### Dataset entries

───

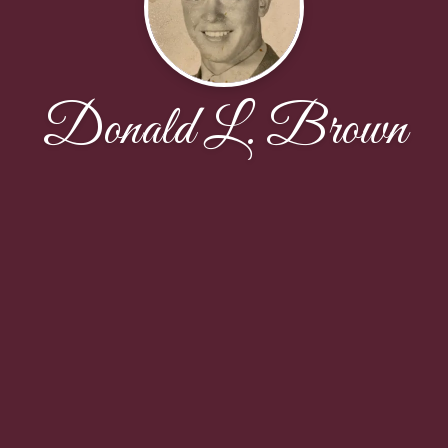
Donald L. Brown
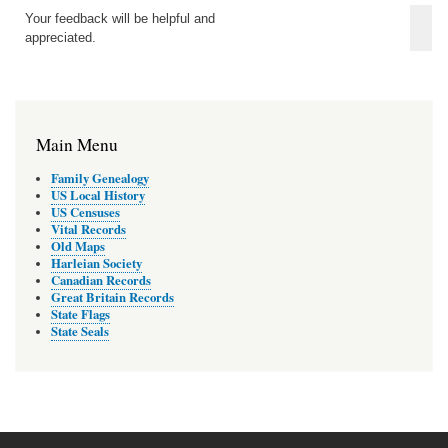
Your feedback will be helpful and
appreciated.
Main Menu
Family Genealogy
US Local History
US Censuses
Vital Records
Old Maps
Harleian Society
Canadian Records
Great Britain Records
State Flags
State Seals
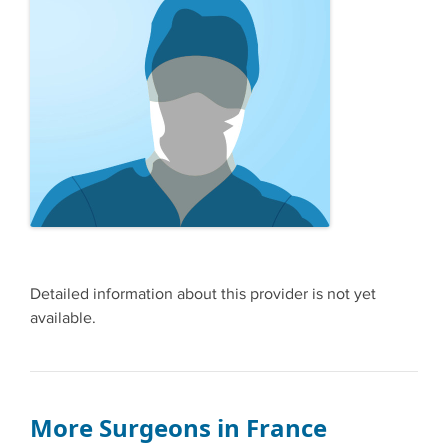
Detailed information about this provider is not yet
available.
More Surgeons in France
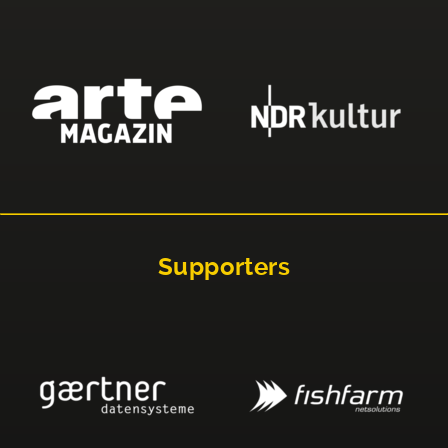
Supporters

───

### Work required
Repeat all the records above exactly, leaving out any pictures.

### Result of this exercise
Donald L. Brown
Your feedback will be helpful and
appreciated.
Main Menu
Family Genealogy
US Local History
US Censuses
Vital Records
Old Maps
Harleian Society
Canadian Records
Great Britain Records
State Flags
State Seals
Detailed information about this provider is not yet
available.
More Surgeons in France
Supporters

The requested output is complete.